Porto Rico justement, était le havre de paix de Roberto. Dès le début de sa carrière, il y passa tous les hivers, jouant dans la Caribbean Winter League et profitant de sa présence pour superviser et participer aux projets humanitaires qu’il développait. Cependant, il interrompit cette tradition une seule fois, durant l’hiver 1958-59, au cours duquel il servit dans le corps de réserve des US Marines. En tant que citoyen américain, il était soumis aux règles de conscription en cours à l’époque et partit pour 6 mois au Camp Lejeune, à Parris Island, NC.
L’entraînement à la dure lui permit de parfaire son physique, de gagner 5 kg de muscles et de faire disparaître son mal de dos récurrent depuis son accident de voiture en 1954. Comme dans chaque lieu où il passa, Roberto noua des amitiés avec ses compagnons, quelles que fussent leurs couleurs ou religions, ouvrant son esprit autant que celui des autres. Il fut libéré quelques jours en avance, afin de pouvoir participer au Spring Training 1959.
“I am more valuable to my team hitting .330 then swinging for home runs.”
-Roberto Clemente
National League Most Valuable Player, 1966
A partir de 1959, et jusqu’à la fin de sa carrière en 1972, Roberto devint une superstar ainsi qu’un joueur ultra dominateur, remportant quatre titres de batteurs, deux World Series, douze Gold Gloves pour ses performances défensives dans le champ gauche et quinze fois All-Star. Sa domination au bâton et sa rigueur défensive aidèrent à changer le statut des Pirates, d’équipe de fond de classement à prétendant au titre, qu’il décrocha en 1960.
Mais là encore, plus que ces accomplissements sur le terrain, c’est en dehors que son impact fut le plus grand, n’hésitant pas à se faire le porte-parole anti-discrimination, et même le moteur du changement. Dans les Etats Unis des années 60, exprimer ses opinions quand on était noir et latino, c’était aussi s’exposer à la vindicte populaire, et surtout à celles des journalistes sportifs, qui le snobèrent du vote de MVP de nombreuses fois, excepté en 1966.
« Everyone knows I’ve been struggling all my life. I believe that every human being is equal, but one has to fight hard all the time to maintain that equality. »
-Roberto Clemente
Encore en 1966, lors du Spring Training dans le sud des Etats Unis, les joueurs blancs des Pirates dormaient à l’hôtel alors que les joueurs de couleur devaient rester dans des familles d’accueil, les joueurs de couleurs ne mangeaient que lorsque les joueurs blancs leurs apportaient de la nourriture dans le bus, … Roberto fut celui qui força la main de l’exécutif des Pirates pour une abolition de ses situations. Ses participations dans les marches pour les droits civils, son amitié avec Martin Luther King, Jr, sa personnalité extravertie et attachante en firent une figure respectée du vestiaire des Pirates, avec Willie « Pops » Stargell.

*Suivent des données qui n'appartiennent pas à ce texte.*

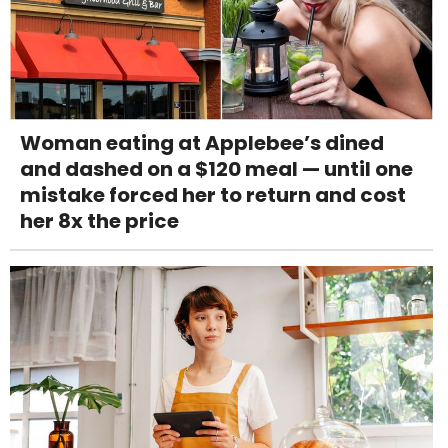
Woman eating at Applebee’s dined
and dashed on a $120 meal — until one
mistake forced her to return and cost
her 8x the price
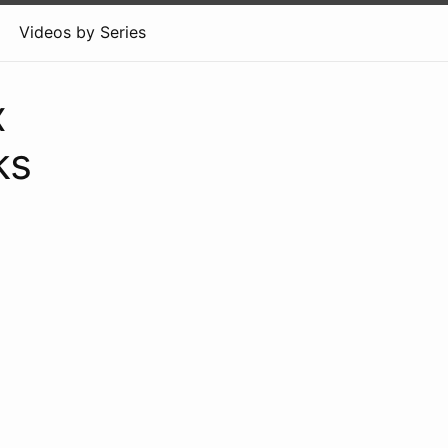
Videos by Series
x
ks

Preuve de leur influence, les deux compères obtinrent le soutien des onze joueurs noirs de l’effectif pour demander, et obtenir, le déplacement de l’Opening Day de 1968 au 10 avril, pour que celui-ci ne fût pas le jour de l’enterrement de Martin Luther King, le 8 avril.
Sous l’impulsion de Roberto, et en moins de cinq ans, l’organisation des Pirates évolua vers un lineup entièrement composé de joueurs issus de minorités lors du match 1 des World Series 1971.

Constamment soucieux de rester proche de ses racines, Roberto Clemente fut toujours à l’écoute des minorités, même celle insoupçonnée comme les débutants de l’équipe. Lors de l’installation dans le nouveau centre d’entraînement des Pirates, les vétérans mangeaient dans une salle séparée des rookies et joueurs mineurs. Mais saison après saison, Roberto s’asseyait dans la salle des rookies. Quand on lui demandait pourquoi, sa réponse était toujours la même. Il ne voulait pas que les jeunes qui arrivaient, en particulier les jeunes étrangers, ne subissent ce que lui avait subi en arrivant dans le baseball professionnel, l’ostracisation à cause de la couleur, de la langue.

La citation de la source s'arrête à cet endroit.